Opinião
É preciso é escutar o país
Com arquejante curiosidade tenho seguido as sombrias notícias sobre escutas em Belém. Segundo o circunspecto "Público", os grampos teriam sido colocados por assessores de Sócrates nos locais do palácio por onde andam os assessores de Cavaco.
Com arquejante curiosidade tenho seguido as sombrias notícias sobre escutas em Belém. Segundo o circunspecto "Público", os grampos teriam sido colocados por assessores de Sócrates nos locais do palácio por onde andam os assessores de Cavaco.
Não lhes gabo, a nenhum deles, o gosto e a indiscrição. Conheço alguns, de ambos os lados. Não estão muito hipotecados à inteligência e a cabeça de três ou quatro chega, mesmo, a riscar o diamante.
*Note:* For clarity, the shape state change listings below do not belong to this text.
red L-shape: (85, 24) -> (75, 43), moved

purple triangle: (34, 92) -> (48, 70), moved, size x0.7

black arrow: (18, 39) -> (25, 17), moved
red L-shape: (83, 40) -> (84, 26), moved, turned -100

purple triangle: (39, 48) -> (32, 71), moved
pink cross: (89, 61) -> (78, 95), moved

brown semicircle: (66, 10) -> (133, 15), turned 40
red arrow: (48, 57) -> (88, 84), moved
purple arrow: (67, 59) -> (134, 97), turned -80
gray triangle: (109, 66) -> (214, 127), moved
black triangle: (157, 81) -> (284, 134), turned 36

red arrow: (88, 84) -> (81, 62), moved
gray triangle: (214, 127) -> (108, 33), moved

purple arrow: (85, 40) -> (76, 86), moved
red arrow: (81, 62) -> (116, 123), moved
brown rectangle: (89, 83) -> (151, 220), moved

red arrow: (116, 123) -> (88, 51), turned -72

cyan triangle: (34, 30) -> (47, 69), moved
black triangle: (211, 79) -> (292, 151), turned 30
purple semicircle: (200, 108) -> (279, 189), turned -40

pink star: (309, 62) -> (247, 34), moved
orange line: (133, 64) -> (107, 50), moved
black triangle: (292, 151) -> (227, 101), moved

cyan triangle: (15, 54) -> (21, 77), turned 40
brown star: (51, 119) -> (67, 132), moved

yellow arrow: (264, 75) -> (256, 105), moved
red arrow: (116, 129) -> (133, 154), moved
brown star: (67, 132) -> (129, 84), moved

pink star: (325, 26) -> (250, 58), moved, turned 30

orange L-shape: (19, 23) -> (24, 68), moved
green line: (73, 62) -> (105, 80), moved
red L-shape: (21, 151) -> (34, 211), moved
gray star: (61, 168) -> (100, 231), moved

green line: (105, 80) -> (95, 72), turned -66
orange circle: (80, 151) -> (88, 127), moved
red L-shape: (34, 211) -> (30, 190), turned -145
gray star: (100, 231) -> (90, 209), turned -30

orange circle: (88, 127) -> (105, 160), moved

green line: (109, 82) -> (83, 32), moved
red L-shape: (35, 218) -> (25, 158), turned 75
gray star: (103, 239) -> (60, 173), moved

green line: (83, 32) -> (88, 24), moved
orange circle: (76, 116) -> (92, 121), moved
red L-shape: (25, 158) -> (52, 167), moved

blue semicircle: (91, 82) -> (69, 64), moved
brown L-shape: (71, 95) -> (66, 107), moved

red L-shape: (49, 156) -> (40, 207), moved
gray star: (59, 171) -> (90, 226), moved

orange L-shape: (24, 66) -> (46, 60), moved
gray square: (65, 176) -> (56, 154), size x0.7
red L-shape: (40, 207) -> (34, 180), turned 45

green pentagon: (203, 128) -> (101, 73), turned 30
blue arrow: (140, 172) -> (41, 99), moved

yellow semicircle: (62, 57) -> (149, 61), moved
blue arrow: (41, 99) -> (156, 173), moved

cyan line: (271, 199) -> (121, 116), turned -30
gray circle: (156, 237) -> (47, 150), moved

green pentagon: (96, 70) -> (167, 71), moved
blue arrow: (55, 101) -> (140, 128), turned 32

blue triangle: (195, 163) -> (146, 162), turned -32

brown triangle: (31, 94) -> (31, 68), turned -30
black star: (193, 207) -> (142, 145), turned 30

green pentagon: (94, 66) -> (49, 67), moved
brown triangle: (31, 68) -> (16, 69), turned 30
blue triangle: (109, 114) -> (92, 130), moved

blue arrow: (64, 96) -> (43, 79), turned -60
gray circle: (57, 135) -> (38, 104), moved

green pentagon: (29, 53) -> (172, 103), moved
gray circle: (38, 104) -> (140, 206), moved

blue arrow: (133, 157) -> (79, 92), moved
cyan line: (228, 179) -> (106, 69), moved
Que raio de conversas suscitariam a bisbilhotice alheia, dando por certo que a notícia possui foros de verdade, do que duvido. No entanto, acaso o assunto for facto e não pequena especulação, a Presidência terá de tomar decisões drásticas. Ordenar à PJ, à PSP, à GNR, ao SIS, ao SEF uma profícua e muito esmerada investigação, a fim de se obter conclusões. A pátria vital está suspensa. Nos cantos e recantos do palácio, nos desvãos, sob os tapetes, incrustados nos candeeiros, nas espessas dobras dos pesados reposteiros, nos mansos gabinetes, no salão onde Cavaco escreve, no sofá onde costuma dormir a sesta; nas paredes, nos tectos, nos telhados, tudo, milimetricamente, terá de ser submetido a especial varejo.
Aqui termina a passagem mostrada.